The opt-out movement is the Left’s “white power movement,” writes Derrell Bradford on Eduwonk.

“The typical opt-out activist is a highly educated, white, married, politically liberal parent whose children attend public school and whose household median income is well above the national average,” states a Teachers’ College report.

“Annual testing, disaggregated results and an emphasis on year-over-year test score growth” has “radically changed the discussion around the education of low-income kids of color for the better,” he argues.

But when “white soccer moms decide they don’t like the most important device to help us fix”  inner-city schools, “left-leaning politicians listen,” he writes.  “The president makes a speech about too much testing. The Democrats revise their platform.”

“Opt-outers tend to consider themselves ‘progressives’ so they don’t like to see themselves as the privileged few who put their kids’ comfort ahead of the needs of other school children,” writes Tracy Dell’Angela on Citizen Ed. “But it turns out that’s exactly who they are.”

The Teachers’ College survey shows the opt-out movement is dominated by teachers’ concerns about tying test results to teacher evaluation, she writes. Almost a fifth of opt-out activists don’t have school-age children and some who do send them to private school.
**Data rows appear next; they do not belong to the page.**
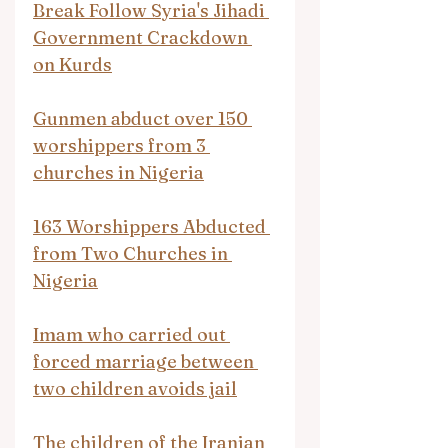
Break Follow Syria's Jihadi 
Government Crackdown 
on Kurds
Gunmen abduct over 150 
worshippers from 3 
churches in Nigeria
163 Worshippers Abducted 
from Two Churches in 
Nigeria
Imam who carried out 
forced marriage between 
two children avoids jail
The children of the Iranian 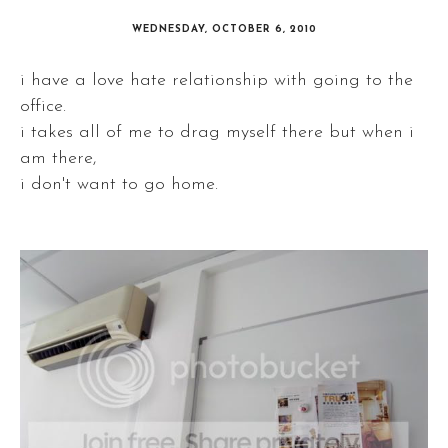
WEDNESDAY, OCTOBER 6, 2010
i have a love hate relationship with going to the
office.
i takes all of me to drag myself there but when i
am there,
i don't want to go home.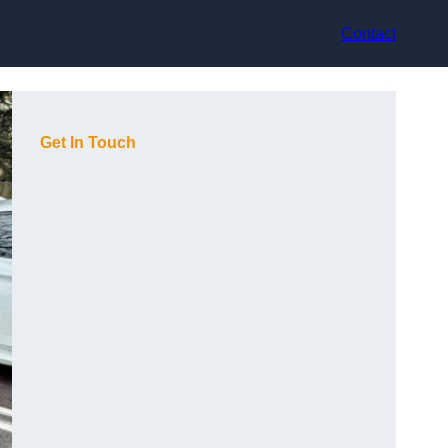
Contact
Get In Touch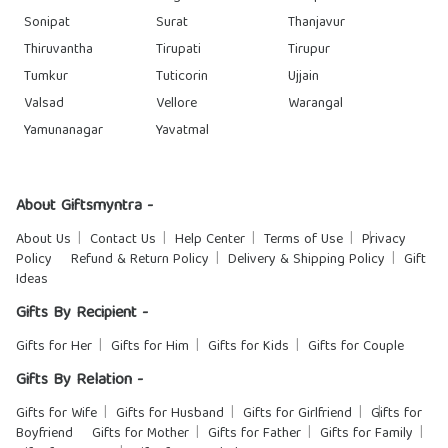
Sonipat
Surat
Thanjavur
Thiruvantha
Tirupati
Tirupur
Tumkur
Tuticorin
Ujjain
Valsad
Vellore
Warangal
Yamunanagar
Yavatmal
About Giftsmyntra -
About Us
Contact Us
Help Center
Terms of Use
Privacy
Policy
Refund & Return Policy
Delivery & Shipping Policy
Gift
Ideas
Gifts By Recipient -
Gifts for Her
Gifts for Him
Gifts for Kids
Gifts for Couple
Gifts By Relation -
Gifts for Wife
Gifts for Husband
Gifts for Girlfriend
Gifts for
Boyfriend
Gifts for Mother
Gifts for Father
Gifts for Family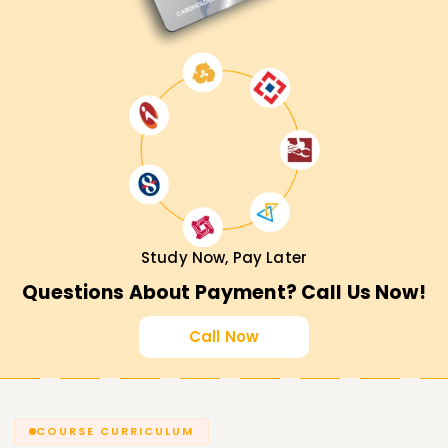
Study Now, Pay Later
Questions About Payment? Call Us Now!
Call Now
COURSE CURRICULUM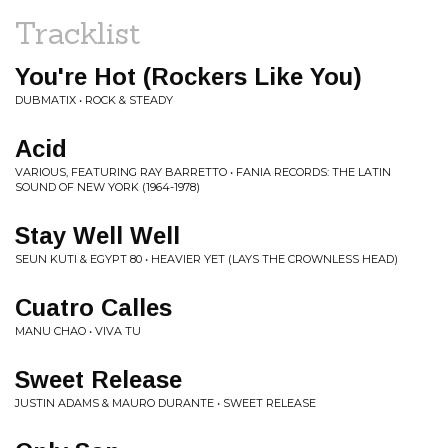
Tracklist
You're Hot (Rockers Like You)
DUBMATIX • ROCK & STEADY
Acid
VARIOUS, FEATURING RAY BARRETTO • FANIA RECORDS: THE LATIN
SOUND OF NEW YORK (1964-1978)
Stay Well Well
SEUN KUTI & EGYPT 80 • HEAVIER YET (LAYS THE CROWNLESS HEAD)
Cuatro Calles
MANU CHAO • VIVA TU
Sweet Release
JUSTIN ADAMS & MAURO DURANTE • SWEET RELEASE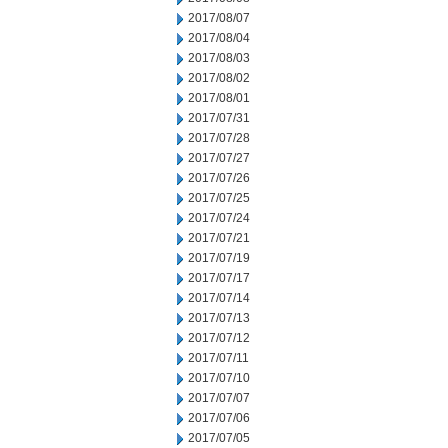
2017/08/07
2017/08/04
2017/08/03
2017/08/02
2017/08/01
2017/07/31
2017/07/28
2017/07/27
2017/07/26
2017/07/25
2017/07/24
2017/07/21
2017/07/19
2017/07/17
2017/07/14
2017/07/13
2017/07/12
2017/07/11
2017/07/10
2017/07/07
2017/07/06
2017/07/05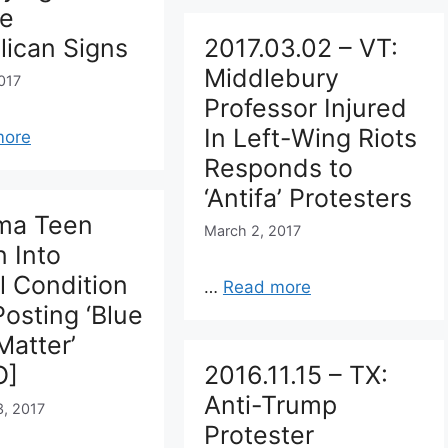
ge
lican Signs
2017.03.02 – VT:
Middlebury
017
Professor Injured
In Left-Wing Riots
more
Responds to
‘Antifa’ Protesters
ma Teen
March 2, 2017
 Into
al Condition
…
Read more
Posting ‘Blue
Matter’
O]
2016.11.15 – TX:
Anti-Trump
3, 2017
Protester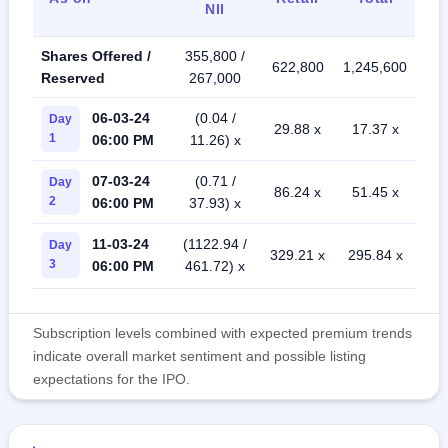
NII
Shares Offered /
355,800 /
622,800
1,245,600
Reserved
267,000
06-03-24
(0.04 /
Day
29.88 x
17.37 x
1
06:00 PM
11.26) x
07-03-24
(0.71 /
Day
86.24 x
51.45 x
2
06:00 PM
37.93) x
11-03-24
(1122.94 /
Day
329.21 x
295.84 x
3
06:00 PM
461.72) x
Subscription levels combined with expected premium trends
indicate overall market sentiment and possible listing
expectations for the IPO.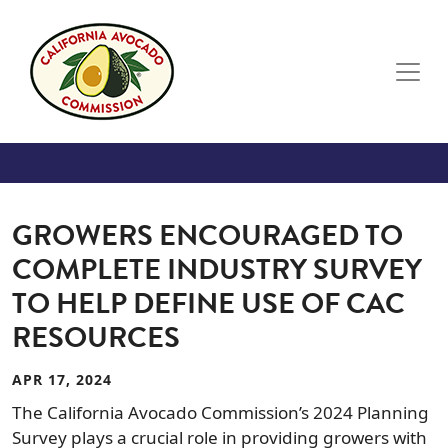
Skip to main content
GROWERS ENCOURAGED TO
COMPLETE INDUSTRY SURVEY
TO HELP DEFINE USE OF CAC
RESOURCES
APR 17, 2024
The California Avocado Commission’s 2024 Planning
Survey plays a crucial role in providing growers with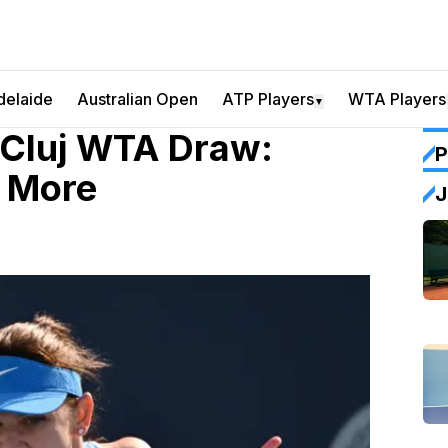
delaide
Australian Open
ATP Players
WTA Players
▼
 Cluj WTA Draw:
P
& More
J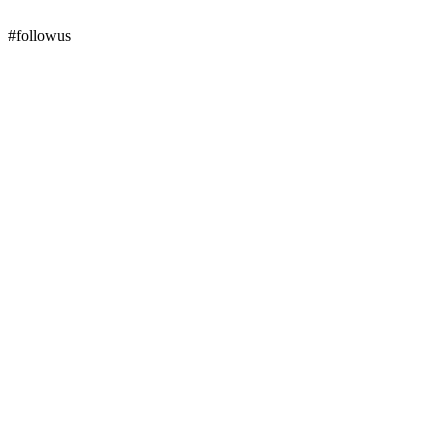
#followus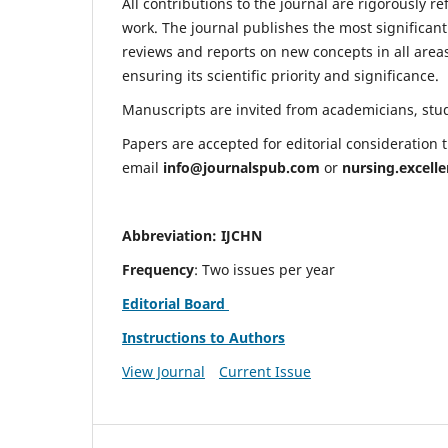
All contributions to the journal are rigorously re
work. The journal publishes the most significant
reviews and reports on new concepts in all areas
ensuring its scientific priority and significance.
Manuscripts are invited from academicians, stude
Papers are accepted for editorial consideration
email
info@journalspub.com
or
nursing.excell
Abbreviation: IJCHN
Frequency
: Two issues per year
Editorial Board
Instructions to Authors
View Journal
Current Issue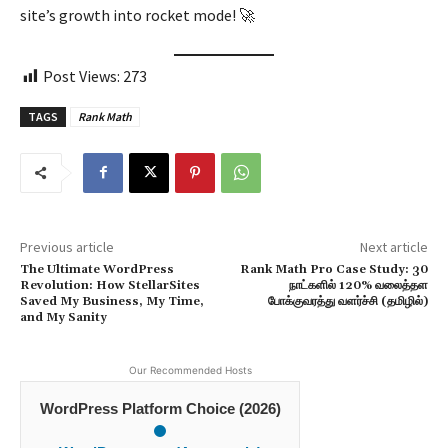
site’s growth into rocket mode! 🚀
Post Views:
273
TAGS
Rank Math
Previous article
Next article
The Ultimate WordPress
Rank Math Pro Case Study: 30
Revolution: How StellarSites
நாட்களில் 120% வலைத்தள
Saved My Business, My Time,
போக்குவரத்து வளர்ச்சி (தமிழில்)
and My Sanity
Our Recommended Hosts
WordPress Platform Choice (2026)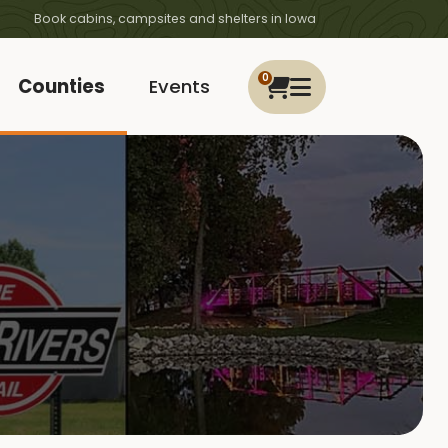
Book cabins, campsites and shelters in Iowa
0
Counties
Events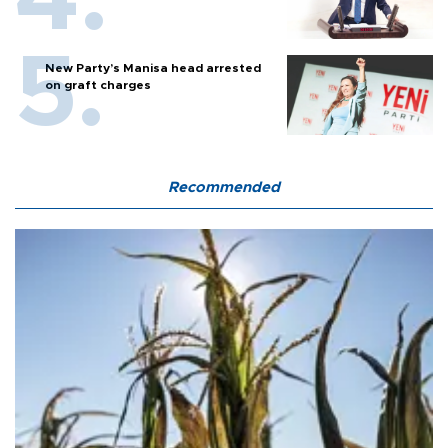
New Party’s Manisa head arrested
on graft charges
Recommended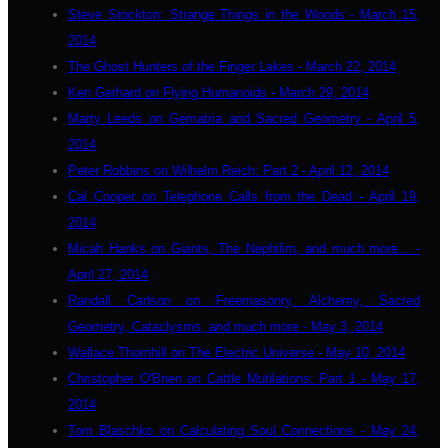
Steve Stockton: Strange Things in the Woods - March 15,
2014
The Ghost Hunters of the Finger Lakes - March 22, 2014
Ken Gerhard on Flying Humanoids - March 29, 2014
Marty Leeds on Gematria and Sacred Geometry - April 5,
2014
Peter Robbins on Wilhelm Reich: Part 2 - April 12, 2014
Cal Cooper on Telephone Calls from the Dead - April 19,
2014
Micah Hanks on Giants, The Nephilim, and much more... -
April 27, 2014
Randall Carlson on Freemasonry, Alchemy, Sacred
Geometry, Cataclysms, and much more - May 3, 2014
Wallace Thornhill on The Electric Universe - May 10, 2014
Christopher O'Brien on Cattle Mutilations: Part 1 - May 17,
2014
Tom Blaschko on Calculating Soul Connections - May 24,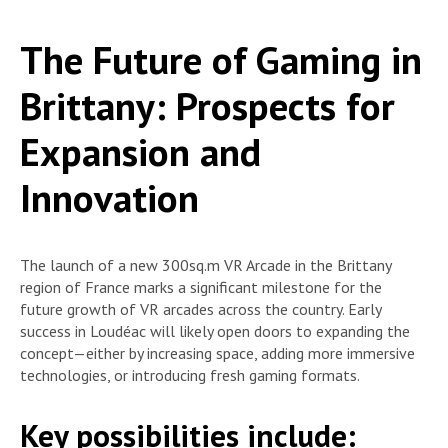
The Future of Gaming in
Brittany: Prospects for
Expansion and
Innovation
The launch of a new 300sq.m VR Arcade in the Brittany
region of France marks a significant milestone for the
future growth of VR arcades across the country. Early
success in Loudéac will likely open doors to expanding the
concept—either by increasing space, adding more immersive
technologies, or introducing fresh gaming formats.
Key possibilities include: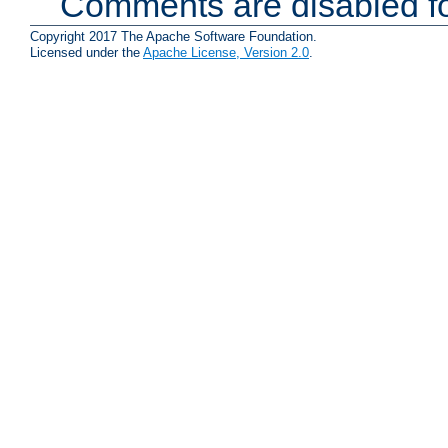
Comments are disabled fo
Copyright 2017 The Apache Software Foundation.
Licensed under the
Apache License, Version 2.0
.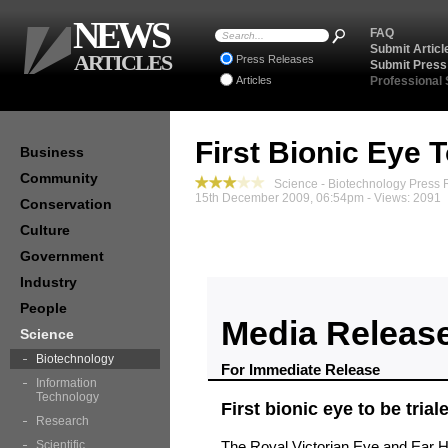
NEWS
FAQ
Submit Articl
ARTICLES
Press Releases
Submit Press
Articles
Professional
First Bionic Eye T
Business
Community
Science - Biotechnology Press 
15th December 2009, 06:54pm - Views: 2091
Conservation
Culture
Government
Industry
People
Media Releas
Science
Biotechnology
For Immediate Release
Information
Technology
First bionic eye to be trial
Research
Scientific
The Royal Victorian Eye and Ear H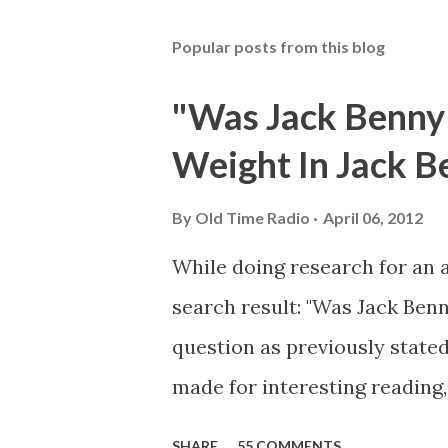
Popular posts from this blog
"Was Jack Benny
Weight In Jack B
By
Old Time Radio
April 06, 2012
While doing research for an 
search result: "Was Jack Ben
question as previously stated
made for interesting reading,
39th Birthday "Of course not,
SHARE
55 COMMENTS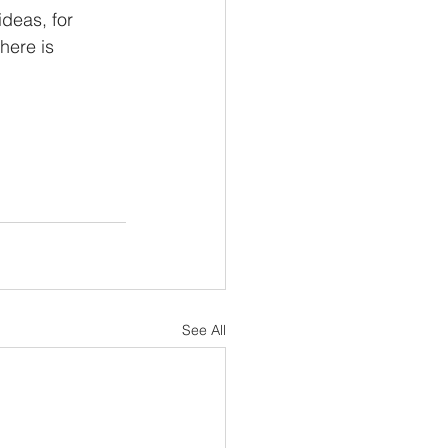
deas, for 
here is 
See All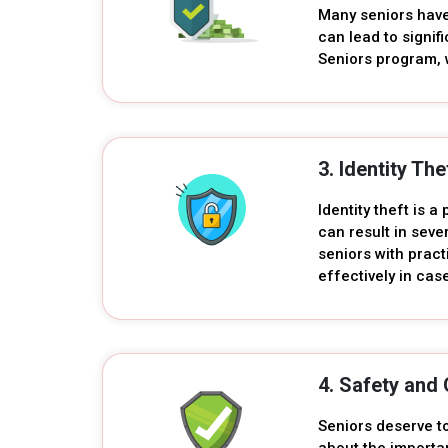
Many seniors have 
can lead to signif
Seniors program, 
3. Identity Th
Identity theft is a
can result in sev
seniors with pract
effectively in cas
4. Safety and 
Seniors deserve t
about the importa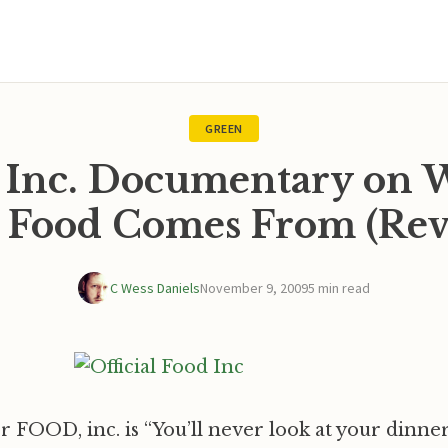
GREEN
 Inc. Documentary on
 Food Comes From (Rev
C Wess Daniels
November 9, 2009
5 min read
or FOOD, inc. is “You’ll never look at your dinn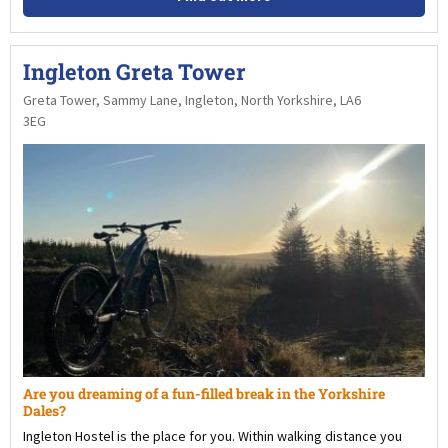
Ingleton Greta Tower
Greta Tower, Sammy Lane, Ingleton, North Yorkshire, LA6
3EG
Are you dreaming of a fun-filled break in the Yorkshire
Dales?
Ingleton Hostel is the place for you. Within walking distance you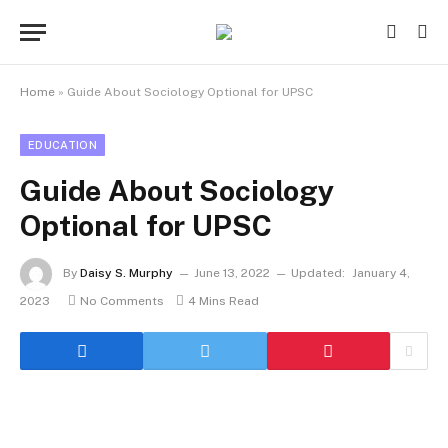
Home
»
Guide About Sociology Optional for UPSC
EDUCATION
Guide About Sociology
Optional for UPSC
By
Daisy S. Murphy
June 13, 2022
Updated:
January 4,
2023
No Comments
4 Mins Read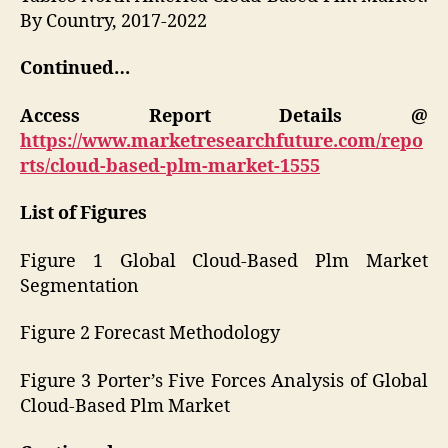
By Country, 2017-2022
Continued…
Access Report Details @
https://www.marketresearchfuture.com/repo
rts/cloud-based-plm-market-1555
List of Figures
Figure 1 Global Cloud-Based Plm Market
Segmentation
Figure 2 Forecast Methodology
Figure 3 Porter’s Five Forces Analysis of Global
Cloud-Based Plm Market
Opt-outers don’t know what’s best for the families who are the real victims of the anti-accountability movement—black and brown students, disabled kids and students learning English, students from low-income families, all those students ill-served by our nation’s worst schools and some of our best schools too.

We now have the data that reveals opt-out for what it really is: a luxury, afforded to white, affluent taxpayers and parents who are blessed with well-funded schools, stable teaching staffs, and some assurance that their privilege will pave the way for their child’s success.

Esther Cepeda, a Washington Post columnist, has returned to teaching in a Chicago suburb. (I think she may be teaching at my old high school, which is now 20 percent Hispanic.)

She defends testing as imperfect, but essential. “On the whole, the tests are, like pulse and blood pressure, vital signs of how students progress academically.”